PROBLEM — The records below need to be set down again exactly; their images stay out.

INFORMATION GIVEN —
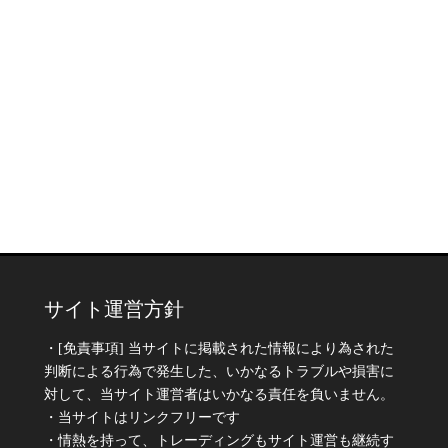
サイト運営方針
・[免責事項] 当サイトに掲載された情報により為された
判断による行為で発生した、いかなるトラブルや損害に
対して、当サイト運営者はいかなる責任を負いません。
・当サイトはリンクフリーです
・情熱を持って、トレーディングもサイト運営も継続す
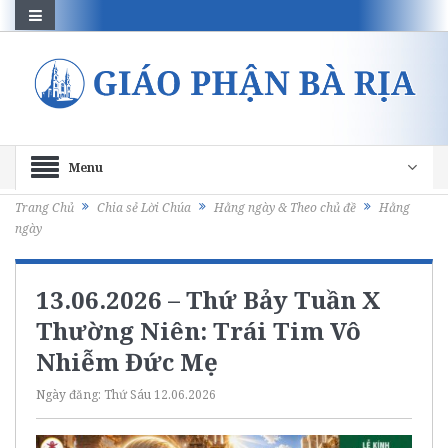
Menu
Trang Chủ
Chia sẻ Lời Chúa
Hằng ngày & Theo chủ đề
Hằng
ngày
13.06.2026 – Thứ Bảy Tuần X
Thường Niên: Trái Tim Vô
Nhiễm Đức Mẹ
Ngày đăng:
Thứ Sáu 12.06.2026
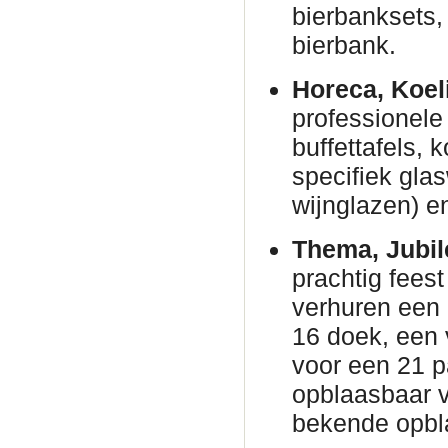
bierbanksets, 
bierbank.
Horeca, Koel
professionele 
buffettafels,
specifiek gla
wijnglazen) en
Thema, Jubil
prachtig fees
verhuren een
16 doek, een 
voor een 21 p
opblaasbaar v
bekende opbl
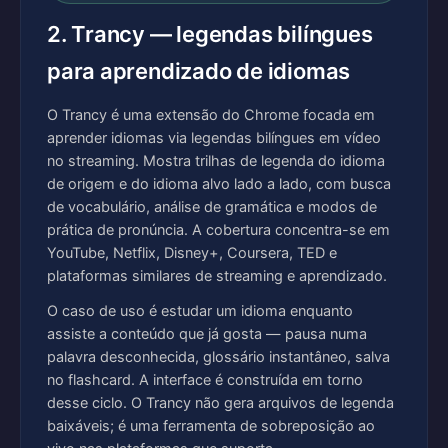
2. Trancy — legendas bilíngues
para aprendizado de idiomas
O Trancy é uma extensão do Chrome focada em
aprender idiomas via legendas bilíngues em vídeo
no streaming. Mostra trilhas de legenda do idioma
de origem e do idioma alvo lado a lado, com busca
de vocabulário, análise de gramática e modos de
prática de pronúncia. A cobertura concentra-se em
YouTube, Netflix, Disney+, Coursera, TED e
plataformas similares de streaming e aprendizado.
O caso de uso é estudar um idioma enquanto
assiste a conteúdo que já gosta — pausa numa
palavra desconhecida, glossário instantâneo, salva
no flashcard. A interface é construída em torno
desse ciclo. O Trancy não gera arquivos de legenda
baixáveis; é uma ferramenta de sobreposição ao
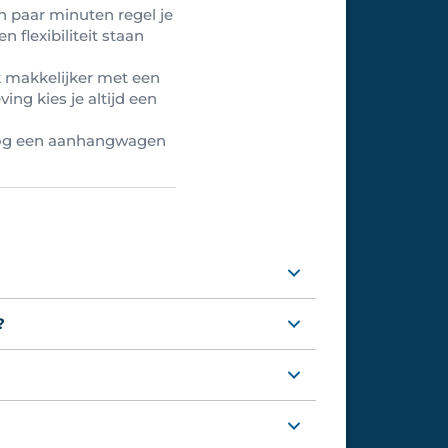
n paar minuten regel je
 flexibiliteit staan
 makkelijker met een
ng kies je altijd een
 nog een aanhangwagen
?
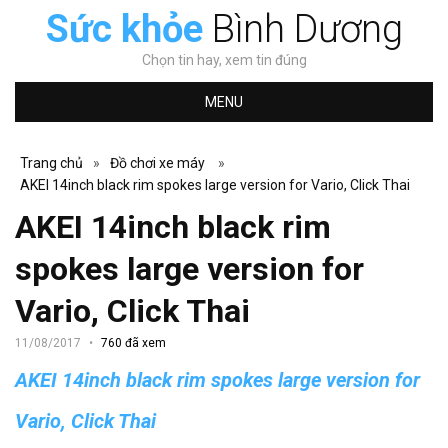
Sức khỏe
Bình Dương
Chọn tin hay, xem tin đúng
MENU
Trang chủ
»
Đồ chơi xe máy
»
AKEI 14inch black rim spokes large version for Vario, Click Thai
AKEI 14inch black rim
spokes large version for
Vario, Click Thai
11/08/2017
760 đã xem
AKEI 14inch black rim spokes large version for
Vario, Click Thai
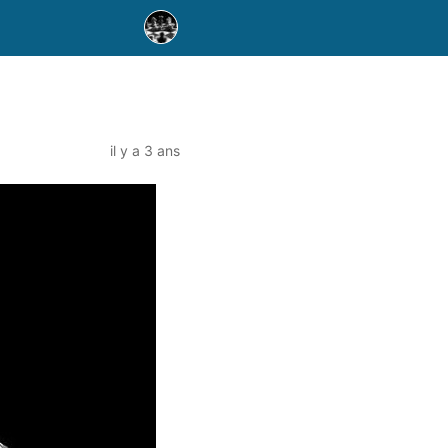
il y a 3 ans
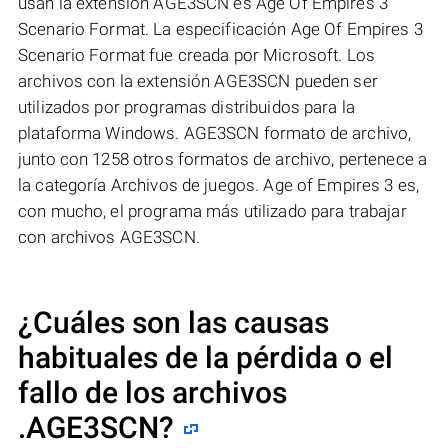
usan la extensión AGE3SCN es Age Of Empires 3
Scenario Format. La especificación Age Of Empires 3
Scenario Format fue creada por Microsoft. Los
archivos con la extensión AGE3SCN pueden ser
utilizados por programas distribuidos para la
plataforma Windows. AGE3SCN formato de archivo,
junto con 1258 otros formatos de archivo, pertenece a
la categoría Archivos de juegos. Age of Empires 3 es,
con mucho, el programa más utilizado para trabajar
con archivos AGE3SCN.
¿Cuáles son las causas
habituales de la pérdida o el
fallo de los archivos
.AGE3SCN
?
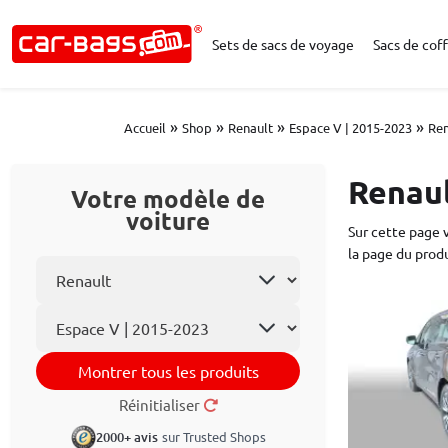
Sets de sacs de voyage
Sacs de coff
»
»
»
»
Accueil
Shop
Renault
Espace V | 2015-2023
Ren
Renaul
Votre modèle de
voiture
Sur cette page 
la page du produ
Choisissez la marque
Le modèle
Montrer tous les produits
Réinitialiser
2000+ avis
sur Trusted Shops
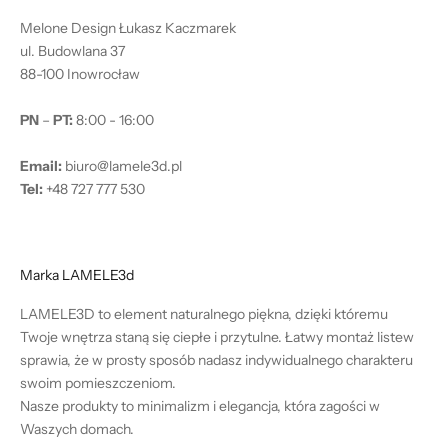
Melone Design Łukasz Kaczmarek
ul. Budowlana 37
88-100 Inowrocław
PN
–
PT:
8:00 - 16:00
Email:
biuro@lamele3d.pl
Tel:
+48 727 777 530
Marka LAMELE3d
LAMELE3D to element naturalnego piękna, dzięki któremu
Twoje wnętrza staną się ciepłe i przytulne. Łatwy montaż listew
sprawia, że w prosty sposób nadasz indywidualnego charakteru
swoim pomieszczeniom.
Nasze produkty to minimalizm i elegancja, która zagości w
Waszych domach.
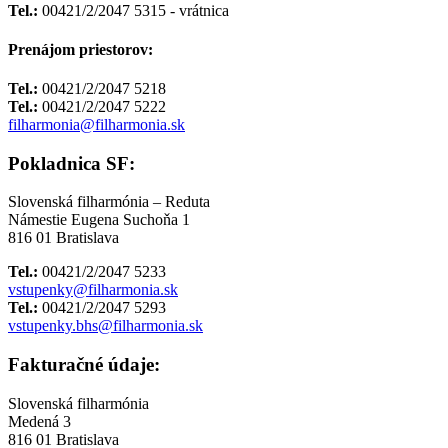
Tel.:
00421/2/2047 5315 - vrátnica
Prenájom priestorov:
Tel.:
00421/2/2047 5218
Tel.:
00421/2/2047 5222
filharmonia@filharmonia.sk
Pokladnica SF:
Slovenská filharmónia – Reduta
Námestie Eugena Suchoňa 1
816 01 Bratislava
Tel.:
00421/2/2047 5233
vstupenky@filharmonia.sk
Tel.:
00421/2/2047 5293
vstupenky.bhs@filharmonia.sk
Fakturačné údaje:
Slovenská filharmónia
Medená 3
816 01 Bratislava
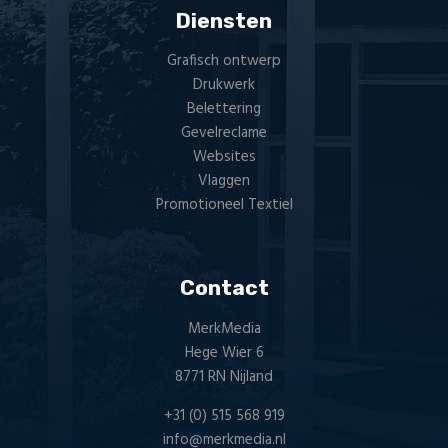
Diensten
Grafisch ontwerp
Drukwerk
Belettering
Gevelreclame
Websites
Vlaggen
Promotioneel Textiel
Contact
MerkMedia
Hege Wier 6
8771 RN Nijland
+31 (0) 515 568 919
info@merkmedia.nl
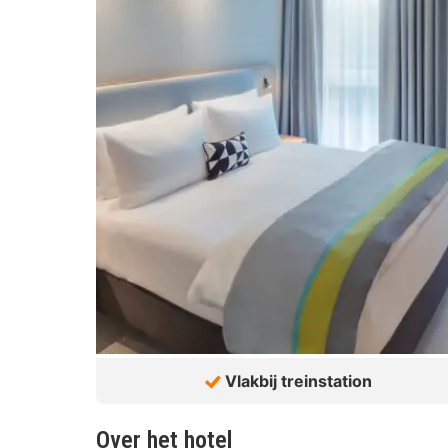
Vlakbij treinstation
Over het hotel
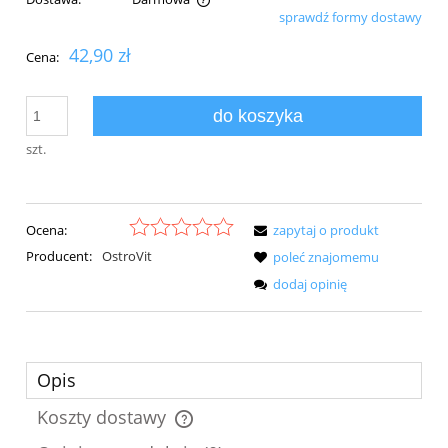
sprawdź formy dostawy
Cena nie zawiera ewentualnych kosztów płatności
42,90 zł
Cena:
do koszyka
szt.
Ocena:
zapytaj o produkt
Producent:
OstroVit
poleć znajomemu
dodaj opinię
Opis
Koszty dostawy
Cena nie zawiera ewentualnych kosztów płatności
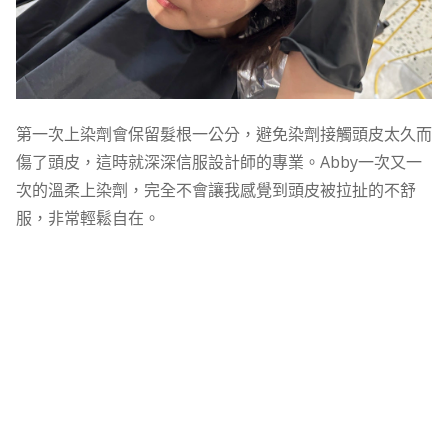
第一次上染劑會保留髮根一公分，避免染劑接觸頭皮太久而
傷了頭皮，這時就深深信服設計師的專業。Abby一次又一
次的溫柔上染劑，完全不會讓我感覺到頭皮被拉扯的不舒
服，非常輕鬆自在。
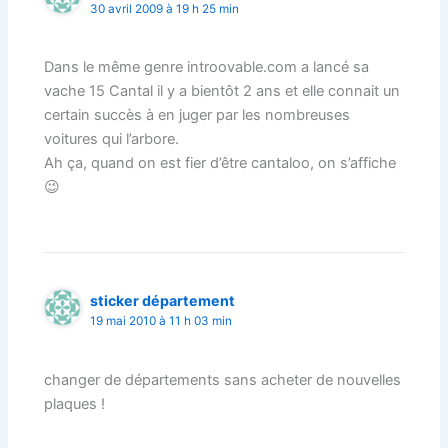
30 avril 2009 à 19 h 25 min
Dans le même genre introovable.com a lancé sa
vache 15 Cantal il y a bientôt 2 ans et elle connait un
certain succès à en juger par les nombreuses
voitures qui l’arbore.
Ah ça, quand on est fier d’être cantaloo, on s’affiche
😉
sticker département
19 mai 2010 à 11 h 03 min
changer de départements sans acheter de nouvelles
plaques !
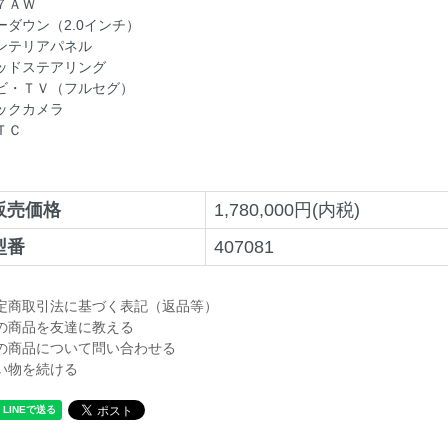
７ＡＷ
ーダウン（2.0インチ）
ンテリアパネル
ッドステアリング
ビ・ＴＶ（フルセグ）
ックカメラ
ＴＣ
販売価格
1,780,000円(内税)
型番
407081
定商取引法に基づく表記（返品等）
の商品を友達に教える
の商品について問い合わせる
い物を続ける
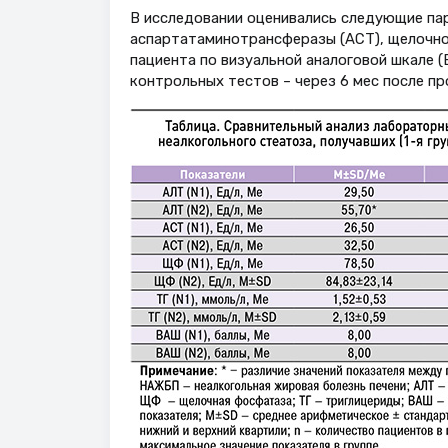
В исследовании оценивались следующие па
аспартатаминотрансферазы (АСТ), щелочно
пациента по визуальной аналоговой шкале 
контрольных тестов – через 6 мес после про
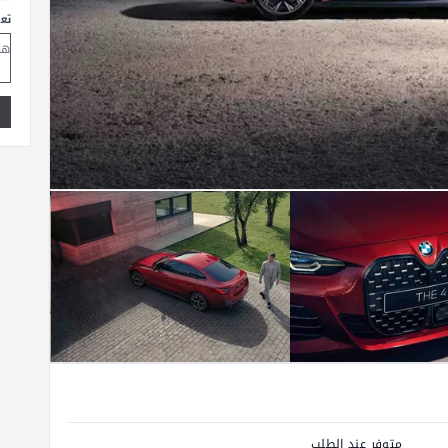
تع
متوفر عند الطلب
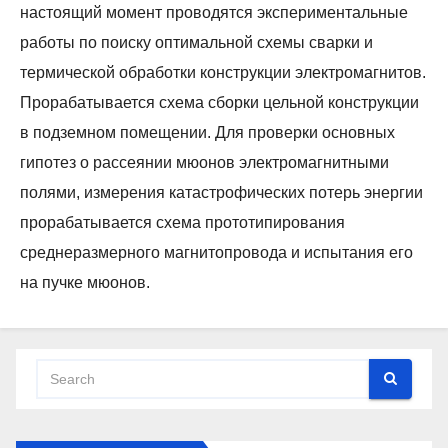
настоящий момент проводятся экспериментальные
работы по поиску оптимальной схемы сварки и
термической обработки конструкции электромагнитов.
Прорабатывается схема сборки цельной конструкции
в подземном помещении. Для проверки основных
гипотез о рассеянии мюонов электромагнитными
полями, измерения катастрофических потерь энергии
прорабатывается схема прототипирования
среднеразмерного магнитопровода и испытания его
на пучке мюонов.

OUTPUT —
サイト運営方針
・[免責事項] 当サイトに掲載された情報により為された
判断による行為で発生した、いかなるトラブルや損害に
対して、当サイト運営者はいかなる責任を負いません。
・当サイトはリンクフリーです
・情熱を持って、トレーディングもサイト運営も継続す
Menu
Trang Chủ
Chia sẻ Lời Chúa
Hằng ngày & Theo chủ đề
Hằng
ngày
13.06.2026 – Thứ Bảy Tuần X
Thường Niên: Trái Tim Vô
Nhiễm Đức Mẹ
Ngày đăng:
Thứ Sáu 12.06.2026
bierbanksets, 
bierbank.
Horeca, Koel
professionele 
buffettafels,
specifiek gla
wijnglazen) en
Thema, Jubil
prachtig fees
verhuren een
16 doek, een 
voor een 21 p
opblaasbaar v
bekende opbl
2. Trancy — legendas bilíngues
para aprendizado de idiomas
O Trancy é uma extensão do Chrome focada em
aprender idiomas via legendas bilíngues em vídeo
no streaming. Mostra trilhas de legenda do idioma
de origem e do idioma alvo lado a lado, com busca
de vocabulário, análise de gramática e modos de
prática de pronúncia. A cobertura concentra-se em
YouTube, Netflix, Disney+, Coursera, TED e
plataformas similares de streaming e aprendizado.
O caso de uso é estudar um idioma enquanto
assiste a conteúdo que já gosta — pausa numa
palavra desconhecida, glossário instantâneo, salva
no flashcard. A interface é construída em torno
desse ciclo. O Trancy não gera arquivos de legenda
baixáveis; é uma ferramenta de sobreposição ao
n paar minuten regel je
 flexibiliteit staan
 makkelijker met een
ng kies je altijd een
 nog een aanhangwagen
?
Sức khỏe
Bình Dương
Chọn tin hay, xem tin đúng
MENU
Trang chủ
»
Đồ chơi xe máy
»
AKEI 14inch black rim spokes large version for Vario, Click Thai
AKEI 14inch black rim
spokes large version for
Vario, Click Thai
11/08/2017
760 đã xem
AKEI 14inch black rim spokes large version for
Vario, Click Thai
il y a 3 ans
usan la extensión AGE3SCN es Age Of Empires 3
Scenario Format. La especificación Age Of Empires 3
Scenario Format fue creada por Microsoft. Los
archivos con la extensión AGE3SCN pueden ser
utilizados por programas distribuidos para la
plataforma Windows. AGE3SCN formato de archivo,
junto con 1258 otros formatos de archivo, pertenece a
la categoría Archivos de juegos. Age of Empires 3 es,
con mucho, el programa más utilizado para trabajar
con archivos AGE3SCN.
¿Cuáles son las causas
habituales de la pérdida o el
fallo de los archivos
.AGE3SCN
?
Sets de sacs de voyage
Sacs de coff
»
»
»
»
Accueil
Shop
Renault
Espace V | 2015-2023
Ren
Renaul
Votre modèle de
voiture
Sur cette page 
la page du produ
Choisissez la marque
Le modèle
Montrer tous les produits
Réinitialiser
2000+ avis
sur Trusted Shops
Melone Design Łukasz Kaczmarek
ul. Budowlana 37
88-100 Inowrocław
PN
–
PT:
8:00 - 16:00
Email:
biuro@lamele3d.pl
Tel:
+48 727 777 530
Marka LAMELE3d
LAMELE3D to element naturalnego piękna, dzięki któremu
Twoje wnętrza staną się ciepłe i przytulne. Łatwy montaż listew
sprawia, że w prosty sposób nadasz indywidualnego charakteru
swoim pomieszczeniom.
Nasze produkty to minimalizm i elegancja, która zagości w
Waszych domach.
Tel.:
00421/2/2047 5315 - vrátnica
Prenájom priestorov:
Tel.:
00421/2/2047 5218
Tel.:
00421/2/2047 5222
filharmonia@filharmonia.sk
Pokladnica SF:
Slovenská filharmónia – Reduta
Námestie Eugena Suchoňa 1
816 01 Bratislava
Tel.:
00421/2/2047 5233
vstupenky@filharmonia.sk
Tel.:
00421/2/2047 5293
vstupenky.bhs@filharmonia.sk
Fakturačné údaje:
Slovenská filharmónia
Medená 3
816 01 Bratislava
Diensten
Grafisch ontwerp
Drukwerk
Belettering
Gevelreclame
Websites
Vlaggen
Promotioneel Textiel
Contact
MerkMedia
Hege Wier 6
8771 RN Nijland
+31 (0) 515 568 919
info@merkmedia.nl
Vlakbij treinstation
Over het hotel
sprawdź formy dostawy
Cena nie zawiera ewentualnych kosztów płatności
42,90 zł
Cena:
do koszyka
szt.
Ocena:
zapytaj o produkt
Producent:
OstroVit
poleć znajomemu
dodaj opinię
Opis
Koszty dostawy
Cena nie zawiera ewentualnych kosztów płatności
第一次上染劑會保留髮根一公分，避免染劑接觸頭皮太久而
傷了頭皮，這時就深深信服設計師的專業。Abby一次又一
次的溫柔上染劑，完全不會讓我感覺到頭皮被拉扯的不舒
服，非常輕鬆自在。
30 avril 2009 à 19 h 25 min
Dans le même genre introovable.com a lancé sa
vache 15 Cantal il y a bientôt 2 ans et elle connait un
certain succès à en juger par les nombreuses
voitures qui l’arbore.
Ah ça, quand on est fier d’être cantaloo, on s’affiche
😉
sticker département
19 mai 2010 à 11 h 03 min
changer de départements sans acheter de nouvelles
plaques !
７ＡＷ
ーダウン（2.0インチ）
ンテリアパネル
ッドステアリング
ビ・ＴＶ（フルセグ）
ックカメラ
ＴＣ
販売価格
1,780,000円(内税)
型番
407081
定商取引法に基づく表記（返品等）
の商品を友達に教える
の商品について問い合わせる
い物を続ける
В исследовании оценивались следующие па
аспартатаминотрансферазы (АСТ), щелочно
пациента по визуальной аналоговой шкале 
контрольных тестов – через 6 мес после про
تع
متوفر عند الطلب
настоящий момент проводятся экспериментальные
работы по поиску оптимальной схемы сварки и
термической обработки конструкции электромагнитов.
Прорабатывается схема сборки цельной конструкции
в подземном помещении. Для проверки основных
гипотез о рассеянии мюонов электромагнитными
полями, измерения катастрофических потерь энергии
прорабатывается схема прототипирования
среднеразмерного магнитопровода и испытания его
на пучке мюонов.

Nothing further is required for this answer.